BEGIN Source data

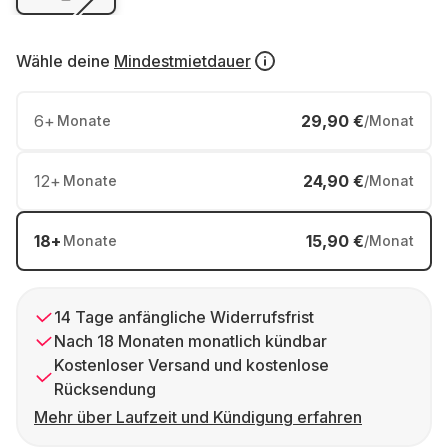
Wähle deine
Mindestmietdauer
6
+
29,90 €
Monate
/Monat
12
+
24,90 €
Monate
/Monat
18
+
15,90 €
Monate
/Monat
14 Tage anfängliche Widerrufsfrist
Nach 18 Monaten monatlich kündbar
Kostenloser Versand und kostenlose
Rücksendung
Mehr über Laufzeit und Kündigung erfahren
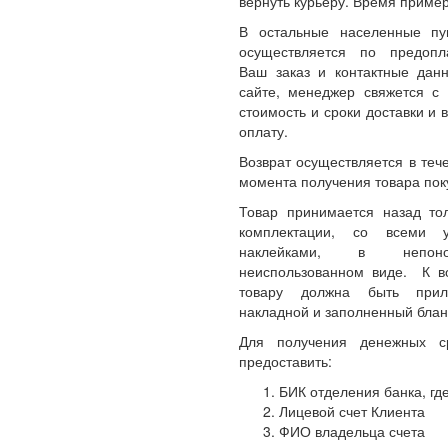
вернуть курьеру. Время пример
В остальные населенные пу
осуществляется по предопл
Ваш заказ и контактные да
сайте, менеджер свяжется с 
стоимость и сроки доставки и 
оплату.
Возврат осуществляется в теч
момента получения товара пок
Товар принимается назад то
комплектации, со всеми 
наклейками, в непон
неиспользованном виде. К 
товару должна быть прил
накладной и заполненный блан
Для получения денежных с
предоставить:
БИК отделения банка, где
Лицевой счет Клиента
ФИО владельца счета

END Source data

For each line in the records that holds "получения", show that line as it stands.

момента получения товара пок
Для получения денежных с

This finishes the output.